# Problem description:
If a line of the data below contains the string "nous", copy it into your answer.

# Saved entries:
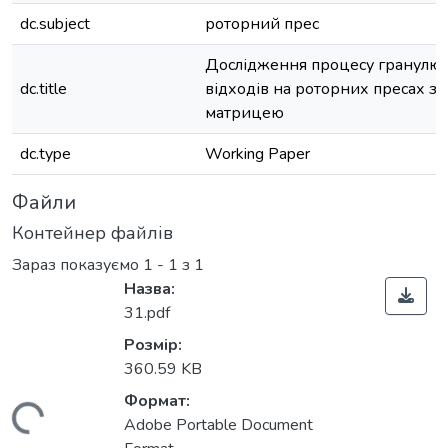
dc.subject
роторний прес
Дослідження процесу гранулю
dc.title
відходів на роторних пресах з
матрицею
dc.type
Working Paper
Файли
Контейнер файлів
Зараз показуємо
1 - 1 з 1
Назва:
31.pdf
Розмір:
360.59 KB
Формат:
Adobe Portable Document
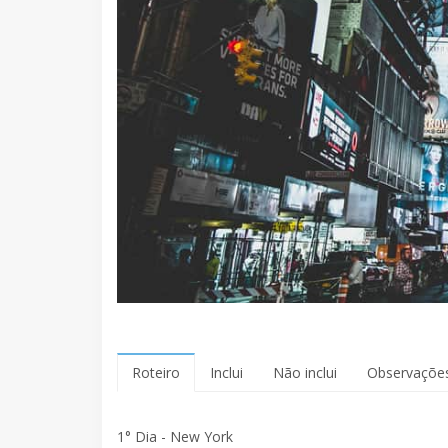
Roteiro
Inclui
Não inclui
Observaçõe
1° Dia - New York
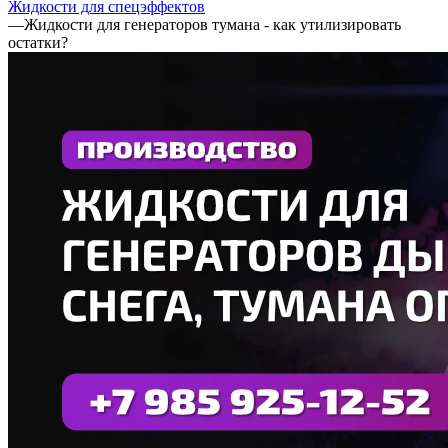
Жидкости для спецэффектов
—
Жидкости для генераторов тумана - как утилизировать
остатки?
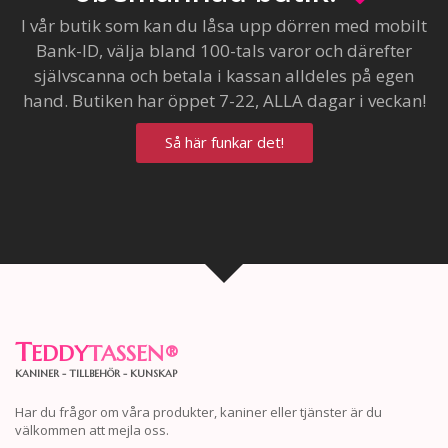
I vår butik som kan du låsa upp dörren med mobilt
Bank-ID, välja bland 100-tals varor och därefter
självscanna och betala i kassan alldeles på egen
hand. Butiken har öppet 7-22, ALLA dagar i veckan!
Så här funkar det!
T
EDDY
TASSEN
®
KANINER - TILLBEHÖR - KUNSKAP
Har du frågor om våra produkter, kaniner eller tjänster är du
välkommen att mejla oss.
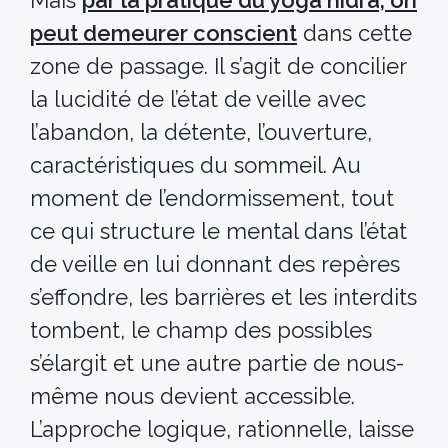
peut demeurer conscient
dans cette
zone de passage. Il s’agit de concilier
la lucidité de l’état de veille avec
l’abandon, la détente, l’ouverture,
caractéristiques du sommeil. Au
moment de l’endormissement, tout
ce qui structure le mental dans l’état
de veille en lui donnant des repères
s’effondre, les barrières et les interdits
tombent, le champ des possibles
s’élargit et une autre partie de nous-
même nous devient accessible.
L’approche logique, rationnelle, laisse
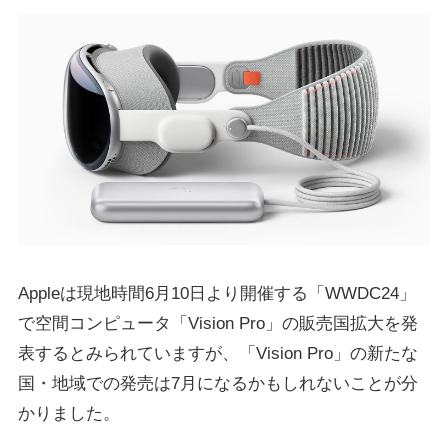
Appleは現地時間6月10日より開催する「WWDC24」
で空間コンピュータ「Vision Pro」の販売国拡大を発
表するとみられていますが、「Vision Pro」の新たな
国・地域での発売は7月になるかもしれないことが分
かりました。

# Answer to this task:
s’élargit et une autre partie de nous-
même nous devient accessible.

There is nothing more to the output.